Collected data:
|---|

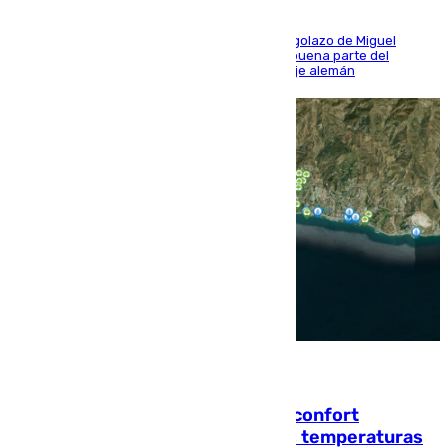
El conjunto de Luis García se adelantó con un golazo de Miguel
Sierra y ofreció buenas sensaciones durante buena parte del
encuentro, pero acabó cediendo ante el empuje alemán
08.08.2026
Málaga contabiliza 148 zonas de confort
climático para enfrentar las altas temperaturas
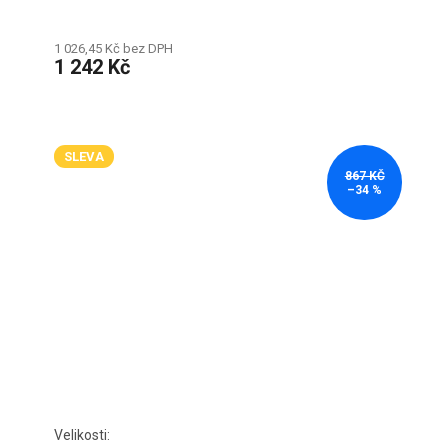
1 026,45 Kč bez DPH
1 242 Kč
SLEVA
867 KČ
–34 %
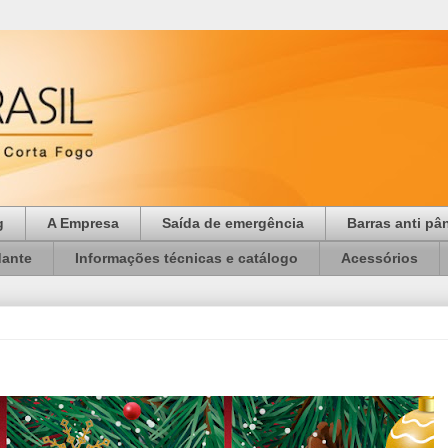
g
A Empresa
Saída de emergência
Barras anti pâ
dante
Informações técnicas e catálogo
Acessórios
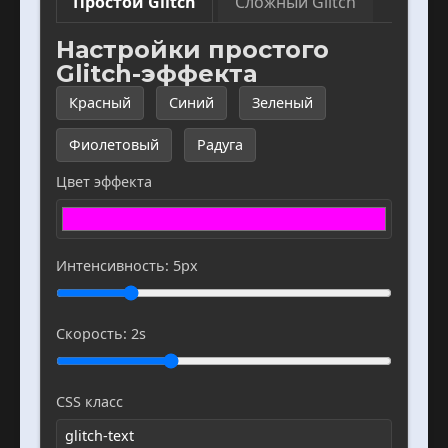
Простой Glitch
Сложный Glitch
Настройки простого
Glitch-эффекта
Красный
Синий
Зеленый
Фиолетовый
Радуга
Цвет эффекта
Интенсивность:
5
px
Скорость:
2
s
CSS класс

|---|

> _The task_: Retype the data word for word and keep the pictures out of it.

> _Result of this exercise_:
El conjunto de Luis García se adelantó con un golazo de Miguel
Sierra y ofreció buenas sensaciones durante buena parte del
encuentro, pero acabó cediendo ante el empuje alemán
08.08.2026
Málaga contabiliza 148 zonas de confort
climático para enfrentar las altas temperaturas
1 026,45 Kč bez DPH
1 242 Kč
SLEVA
867 KČ
–34 %
g
A Empresa
Saída de emergência
Barras anti pâ
dante
Informações técnicas e catálogo
Acessórios
Простой Glitch
Сложный Glitch
Настройки простого
Glitch-эффекта
Красный
Синий
Зеленый
Фиолетовый
Радуга
Цвет эффекта
Интенсивность:
5
px
Скорость:
2
s
CSS класс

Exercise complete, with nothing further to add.